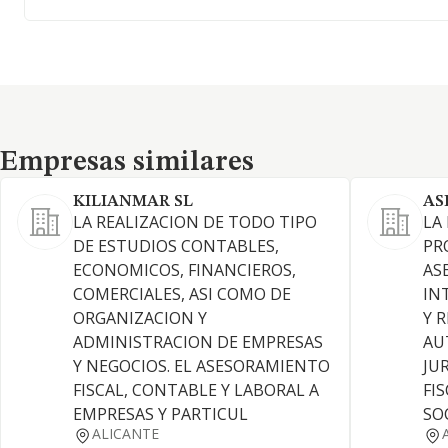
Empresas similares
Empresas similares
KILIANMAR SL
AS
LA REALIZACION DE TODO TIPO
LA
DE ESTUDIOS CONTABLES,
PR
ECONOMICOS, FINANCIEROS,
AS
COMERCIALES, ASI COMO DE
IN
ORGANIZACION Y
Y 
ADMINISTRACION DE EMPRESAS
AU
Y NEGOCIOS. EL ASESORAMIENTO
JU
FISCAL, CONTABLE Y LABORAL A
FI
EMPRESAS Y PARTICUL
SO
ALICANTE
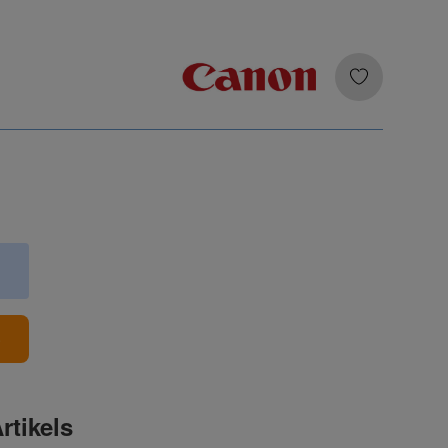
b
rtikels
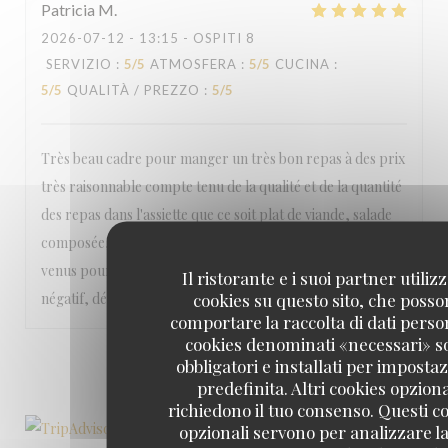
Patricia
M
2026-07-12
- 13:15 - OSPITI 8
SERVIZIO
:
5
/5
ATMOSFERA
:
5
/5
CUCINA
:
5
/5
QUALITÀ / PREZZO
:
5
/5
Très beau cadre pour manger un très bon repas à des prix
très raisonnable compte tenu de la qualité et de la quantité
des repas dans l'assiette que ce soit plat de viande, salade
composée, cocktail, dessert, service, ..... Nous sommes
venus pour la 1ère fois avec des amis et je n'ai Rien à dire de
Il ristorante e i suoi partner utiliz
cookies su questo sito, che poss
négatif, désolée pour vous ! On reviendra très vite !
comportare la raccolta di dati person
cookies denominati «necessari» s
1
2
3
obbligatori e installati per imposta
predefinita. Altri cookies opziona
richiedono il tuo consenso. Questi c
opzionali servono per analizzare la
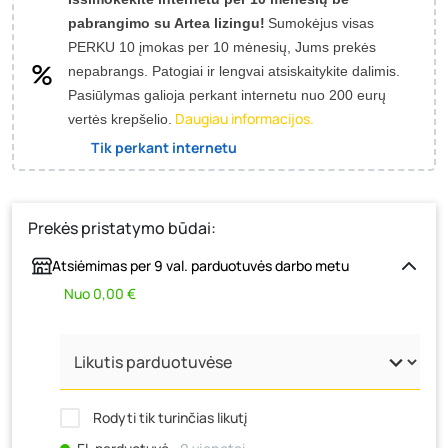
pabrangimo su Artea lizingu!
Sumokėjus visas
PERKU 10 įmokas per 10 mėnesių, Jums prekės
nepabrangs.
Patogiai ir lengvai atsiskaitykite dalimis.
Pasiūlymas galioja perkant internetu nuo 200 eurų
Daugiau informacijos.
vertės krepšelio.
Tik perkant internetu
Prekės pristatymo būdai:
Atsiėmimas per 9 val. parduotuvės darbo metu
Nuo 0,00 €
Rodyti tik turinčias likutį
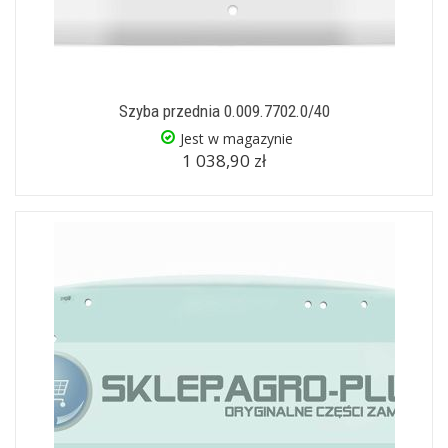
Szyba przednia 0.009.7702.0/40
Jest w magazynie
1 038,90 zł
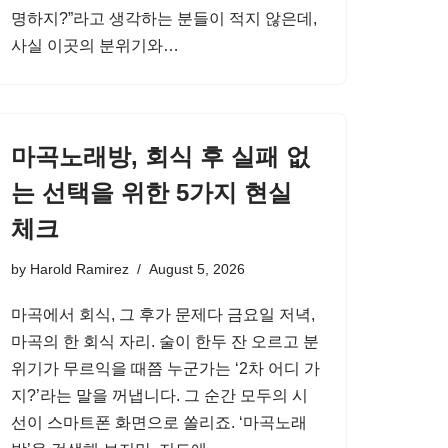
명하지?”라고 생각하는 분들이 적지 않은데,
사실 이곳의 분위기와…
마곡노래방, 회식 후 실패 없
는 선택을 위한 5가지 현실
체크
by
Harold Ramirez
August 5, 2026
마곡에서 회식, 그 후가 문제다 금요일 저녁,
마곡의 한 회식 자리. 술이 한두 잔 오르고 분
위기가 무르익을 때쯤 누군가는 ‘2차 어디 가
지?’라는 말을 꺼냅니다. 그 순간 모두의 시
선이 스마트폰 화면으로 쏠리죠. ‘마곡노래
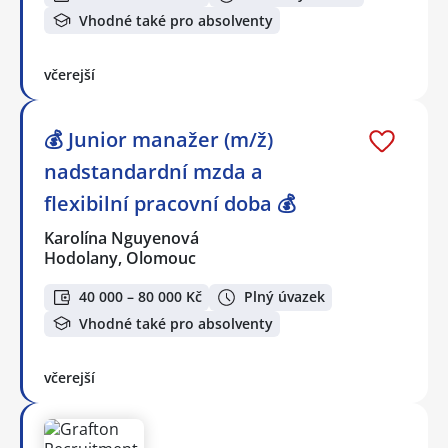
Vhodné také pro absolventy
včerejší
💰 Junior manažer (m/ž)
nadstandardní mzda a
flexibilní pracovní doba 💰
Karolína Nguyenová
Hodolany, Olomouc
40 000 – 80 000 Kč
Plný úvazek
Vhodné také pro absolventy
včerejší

Required work
Using the material above, return each line in which the word "internetu" occurs.

Output of the task
Pasiūlymas galioja perkant internetu nuo 200 eurų
Tik perkant internetu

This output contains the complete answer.